* What to do
Could you repeat the records below exactly, leaving out any pictures?

* The data
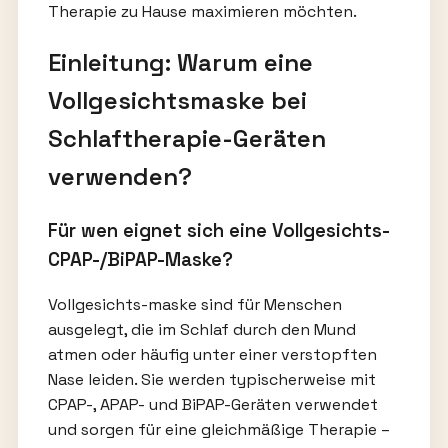
Therapie zu Hause maximieren möchten.
Einleitung: Warum eine
Vollgesichtsmaske bei
Schlaftherapie-Geräten
verwenden?
Für wen eignet sich eine Vollgesichts-
CPAP-/BiPAP-Maske?
Vollgesichts-maske sind für Menschen
ausgelegt, die im Schlaf durch den Mund
atmen oder häufig unter einer verstopften
Nase leiden. Sie werden typischerweise mit
CPAP-, APAP- und BiPAP-Geräten verwendet
und sorgen für eine gleichmäßige Therapie –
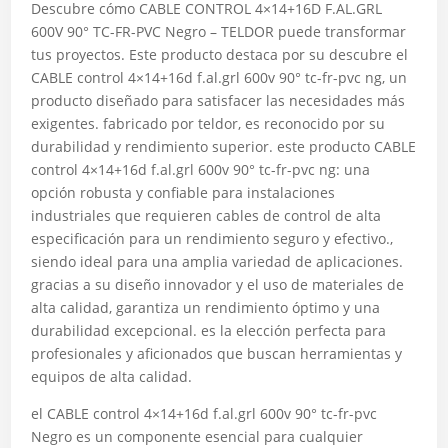
Descubre cómo CABLE CONTROL 4×14+16D F.AL.GRL
600V 90° TC-FR-PVC Negro – TELDOR puede transformar
tus proyectos. Este producto destaca por su descubre el
CABLE control 4×14+16d f.al.grl 600v 90° tc-fr-pvc ng, un
producto diseñado para satisfacer las necesidades más
exigentes. fabricado por teldor, es reconocido por su
durabilidad y rendimiento superior. este producto CABLE
control 4×14+16d f.al.grl 600v 90° tc-fr-pvc ng: una
opción robusta y confiable para instalaciones
industriales que requieren cables de control de alta
especificación para un rendimiento seguro y efectivo.,
siendo ideal para una amplia variedad de aplicaciones.
gracias a su diseño innovador y el uso de materiales de
alta calidad, garantiza un rendimiento óptimo y una
durabilidad excepcional. es la elección perfecta para
profesionales y aficionados que buscan herramientas y
equipos de alta calidad.
el CABLE control 4×14+16d f.al.grl 600v 90° tc-fr-pvc
Negro es un componente esencial para cualquier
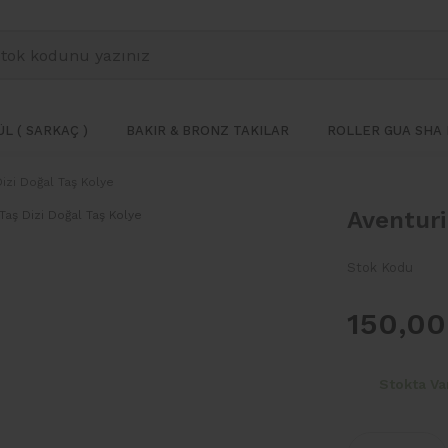
L ( SARKAÇ )
BAKIR & BRONZ TAKILAR
ROLLER GUA SHA 
izi Doğal Taş Kolye
Aventuri
Stok Kodu
150,00
Stokta Va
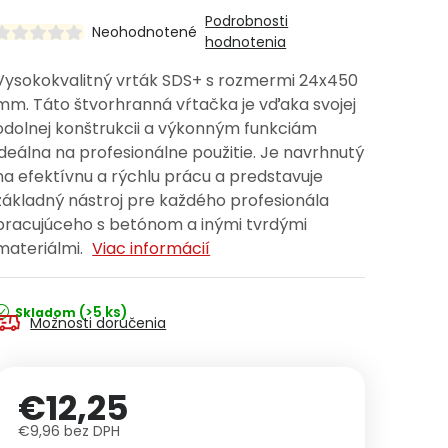
Podrobnosti
Neohodnotené
hodnotenia
Vysokokvalitný vrták SDS+ s rozmermi 24x450
mm. Táto štvorhranná vŕtačka je vďaka svojej
odolnej konštrukcii a výkonným funkciám
ideálna na profesionálne použitie. Je navrhnutý
na efektívnu a rýchlu prácu a predstavuje
základný nástroj pre každého profesionála
pracujúceho s betónom a inými tvrdými
materiálmi.
Viac informácií
(>5 ks)
Skladom
Možnosti doručenia
€12,25
€9,96 bez DPH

* Your response
Therapie zu Hause maximieren möchten.
Einleitung: Warum eine
Vollgesichtsmaske bei
Schlaftherapie-Geräten
verwenden?
Für wen eignet sich eine Vollgesichts-
CPAP-/BiPAP-Maske?
Vollgesichts-maske sind für Menschen
ausgelegt, die im Schlaf durch den Mund
atmen oder häufig unter einer verstopften
Nase leiden. Sie werden typischerweise mit
CPAP-, APAP- und BiPAP-Geräten verwendet
und sorgen für eine gleichmäßige Therapie –
Descubre cómo CABLE CONTROL 4×14+16D F.AL.GRL
600V 90° TC-FR-PVC Negro – TELDOR puede transformar
tus proyectos. Este producto destaca por su descubre el
CABLE control 4×14+16d f.al.grl 600v 90° tc-fr-pvc ng, un
producto diseñado para satisfacer las necesidades más
exigentes. fabricado por teldor, es reconocido por su
durabilidad y rendimiento superior. este producto CABLE
control 4×14+16d f.al.grl 600v 90° tc-fr-pvc ng: una
opción robusta y confiable para instalaciones
industriales que requieren cables de control de alta
especificación para un rendimiento seguro y efectivo.,
siendo ideal para una amplia variedad de aplicaciones.
gracias a su diseño innovador y el uso de materiales de
alta calidad, garantiza un rendimiento óptimo y una
durabilidad excepcional. es la elección perfecta para
profesionales y aficionados que buscan herramientas y
equipos de alta calidad.
el CABLE control 4×14+16d f.al.grl 600v 90° tc-fr-pvc
Negro es un componente esencial para cualquier
L ( SARKAÇ )
BAKIR & BRONZ TAKILAR
ROLLER GUA SHA 
izi Doğal Taş Kolye
Aventuri
Stok Kodu
150,00
Stokta Va
Podrobnosti
Neohodnotené
hodnotenia
Vysokokvalitný vrták SDS+ s rozmermi 24x450
mm. Táto štvorhranná vŕtačka je vďaka svojej
odolnej konštrukcii a výkonným funkciám
ideálna na profesionálne použitie. Je navrhnutý
na efektívnu a rýchlu prácu a predstavuje
základný nástroj pre každého profesionála
pracujúceho s betónom a inými tvrdými
materiálmi.
Viac informácií
(>5 ks)
Skladom
Možnosti doručenia
€12,25
€9,96 bez DPH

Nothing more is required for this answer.